Cascade in the Capitol: Testimony Regarding Grand Bargain Small Business Tax Cuts
Steve Buckstein presented the following testimony to the Joint Interim Committee on Special Session prior to the September 30th special session. The audio of the hearing is here. Steve’s testimony begins at 1:09:22. He was the first member of the public to testify on Legislative Concept 3, the revenue raising part of the so-called Special Session Grand Bargain. Each person was limited to two minutes of oral testimony:
Testimony Before the Joint Interim Committee
on Special Session in Favor of
Small Business Tax Cuts
by Steve Buckstein
Good morning, Co-chairs Courtney and Kotek and members of the Committee. My name is Steve Buckstein. I’m Senior Policy Analyst and founder of Cascade Policy Institute, which is a non-profit, non-partisan think tank based in Portland. Cascade’s mission is to develop and promote public policy alternatives that foster individual liberty, personal responsibility, and economic opportunity.
While I do not support the revenue raising portions of this legislation, reducing tax rates on small businesses is a very positive step that I urge you to take.
There was an instructive exchange on this topic on June 20th before the Senate Finance and Revenue Committee.* One tax cut opponent noted that he didn’t believe the person who fixes his washing machine was going to buy another truck and get another employee for his small business because of a reduction in his tax rate.
I then told the committee that while this one repair man may not change his economic behavior, a tax cut just might be the deciding factor for some entrepreneur to locate a new washing machine manufacturing plant here, hiring dozens or hundreds of Oregonians.

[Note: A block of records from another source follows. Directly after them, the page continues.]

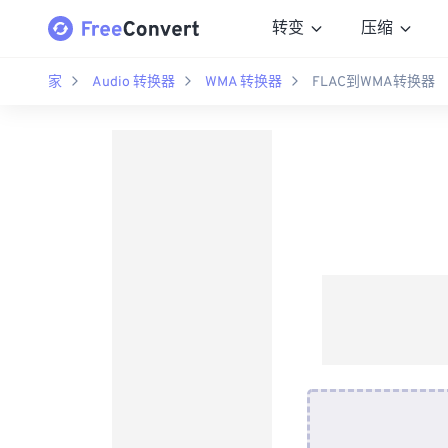
转变
压缩
家
Audio 转换器
WMA 转换器
FLAC到WMA转换器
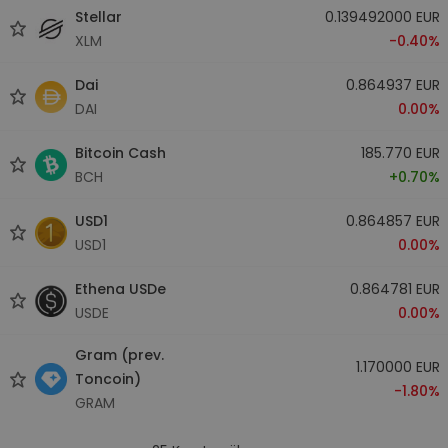
Stellar
0.139492000 EUR
XLM
-0.40%
Dai
0.864937 EUR
DAI
0.00%
Bitcoin Cash
185.770 EUR
BCH
+0.70%
USD1
0.864857 EUR
USD1
0.00%
Ethena USDe
0.864781 EUR
USDE
0.00%
Gram (prev.
1.170000 EUR
Toncoin)
-1.80%
GRAM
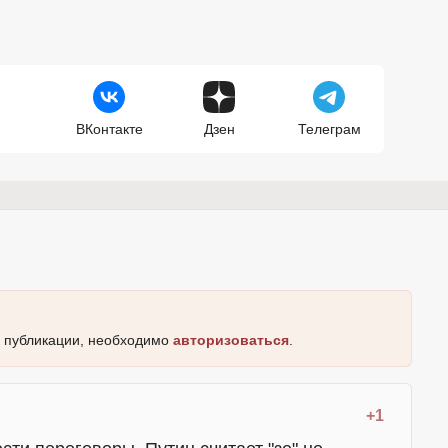
ВКонтакте
Дзен
Телеграм
к публикации, необходимо
авторизоваться
.
+1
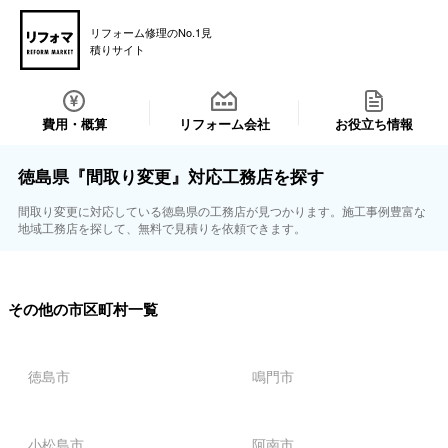
リフォーム修理のNo.1見
積りサイト
費用・概算
リフォーム会社
お役立ち情報
徳島県『間取り変更』対応工務店を探す
間取り変更に対応している徳島県の工務店が見つかります。施工事例豊富な
地域工務店を探して、無料で見積りを依頼できます。
その他の市区町村一覧
徳島市
鳴門市
小松島市
阿南市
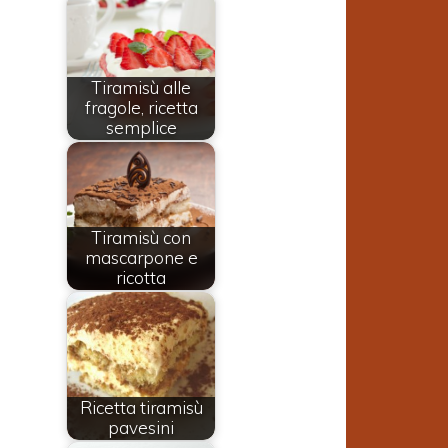
Tiramisù alle
fragole, ricetta
semplice
Tiramisù con
mascarpone e
ricotta
Ricetta tiramisù
pavesini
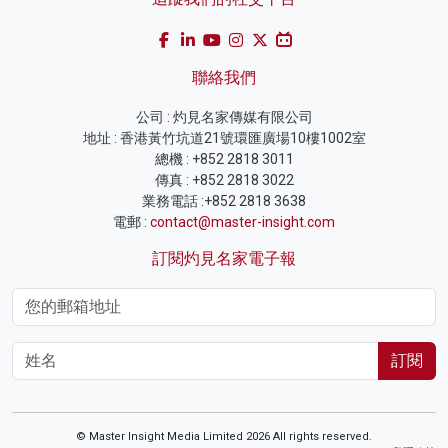
聯絡我們
公司 : 灼見名家傳媒有限公司
地址 : 香港黃竹坑道21號環匯廣場10樓1002室
總機 : +852 2818 3011
傳真 : +852 2818 3022
業務電話 :+852 2818 3638
電郵 :
contact@master-insight.com
訂閱灼見名家電子報
訂閱
© Master Insight Media Limited 2026 All rights reserved.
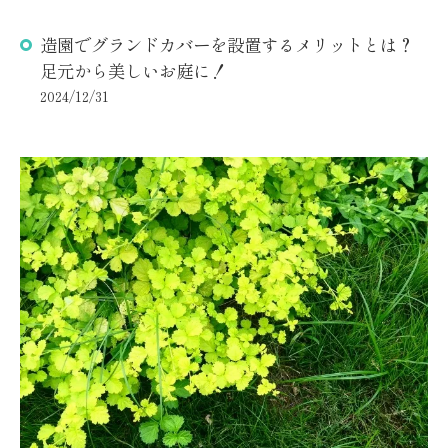
造園でグランドカバーを設置するメリットとは？
足元から美しいお庭に！
2024/12/31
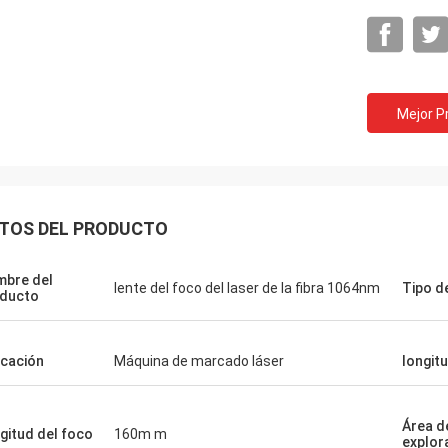
Mejor P
TOS DEL PRODUCTO
bre del
lente del foco del laser de la fibra 1064nm
Tipo d
ducto
icación
Máquina de marcado láser
longit
Gustav
Stefano
Área d
Gracias por empaquetar
gitud del foco
160m m
uina mira robusto… construida
explor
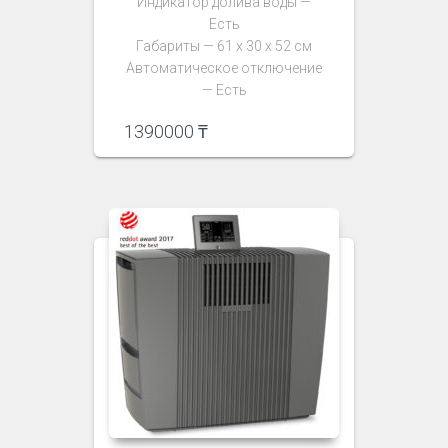
Индикатор долива воды —
Есть
Габариты — 61 х 30 х 52 см
Автоматическое отключение
— Есть
1390000
₸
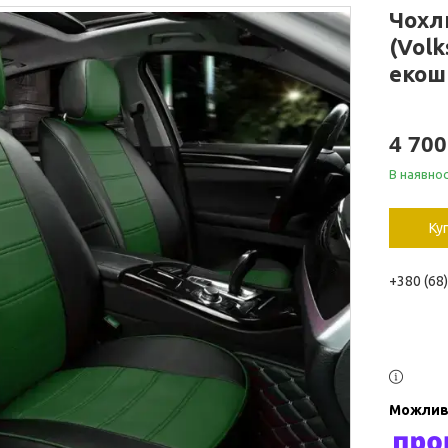
Чохл
(Volk
екош
4 700
В наявнос
Ку
+380 (68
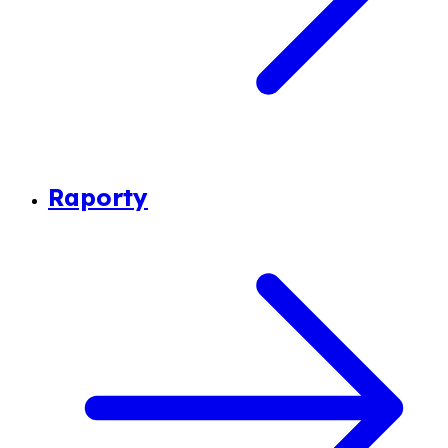
Raporty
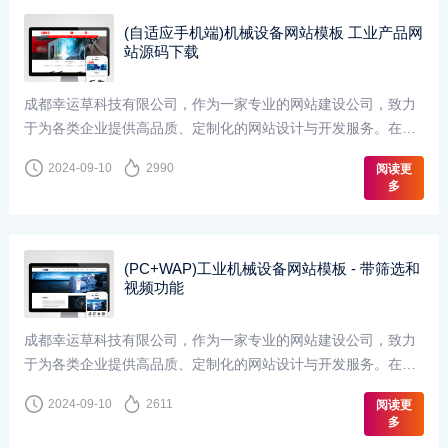
(自适应手机端)机械设备网站模板 工业产品网
站源码下载
成都幸运草科技有限公司，作为一家专业的网站建设公司，致力
于为各类企业提供高品质、定制化的网站设计与开发服务。在机
械设备网站的设计上，我们深知这一行业对专业性、实···
2024-09-10
2990
阅读更
多
(PC+WAP)工业机械设备网站模板 - 带筛选和
视频功能
成都幸运草科技有限公司，作为一家专业的网站建设公司，致力
于为各类企业提供高品质、定制化的网站设计与开发服务。在机
械设备网站的设计上，我们深知这一行业对专业性、实···
2024-09-10
2611
阅读更
多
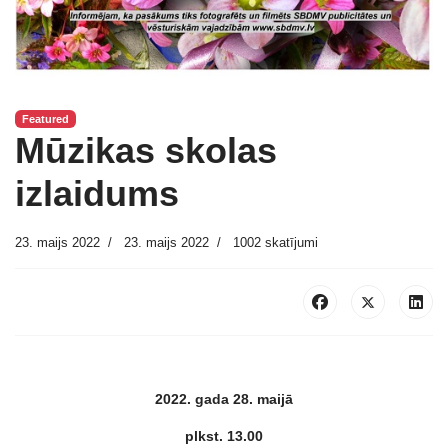
Featured
Mūzikas skolas
izlaidums
23. maijs 2022
23. maijs 2022
1002 skatījumi
2022. gada 28. maijā
plkst. 13.00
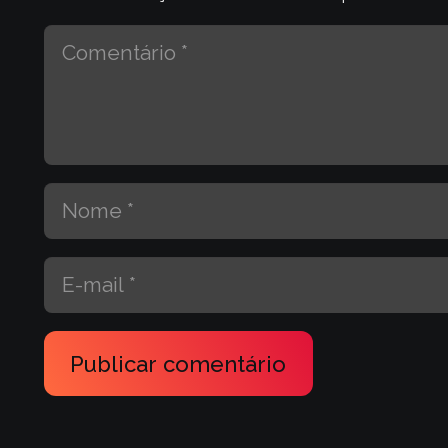
Publicar comentário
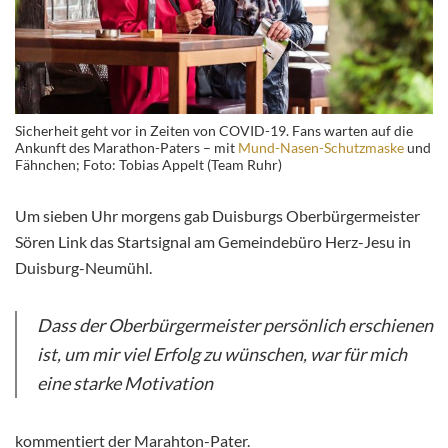
Sicherheit geht vor in Zeiten von COVID-19. Fans warten auf die
Ankunft des Marathon-Paters – mit
Mund-Nasen-Schutzmaske
und
Fähnchen; Foto: Tobias Appelt (Team Ruhr)
Um sieben Uhr morgens gab Duisburgs Oberbürgermeister
Sören Link das Startsignal am Gemeindebüro Herz-Jesu in
Duisburg-Neumühl.
Dass der Oberbürgermeister persönlich erschienen
ist, um mir viel Erfolg zu wünschen, war für mich
eine starke Motivation
kommentiert der Marahton-Pater.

We need to understand that in this modern world, people and capital are mobile. Investors and businesspeople change their behavior based on the incentives and disincentives they face. Oregon’s high tax rates shine like a big STOP sign at every border, warning high-income people and many businesses that the cost of staying here or coming here may be too high compared to other states.
So, rather than rely on taxing others more to generate revenue, rely on the fact that lowering small business tax rates will make Oregon more business friendly, thus generating jobs and more tax revenue.
I have it on good authority that each of you would like to take credit for creating more jobs in this state. Here’s your chance.
* June 20th Hearing audio. The tax cut opponent’s repair man story begins at 1:25:40. My full testimony begins at 1:45:37 and my repair man story rebuttal starts at 1:47:40.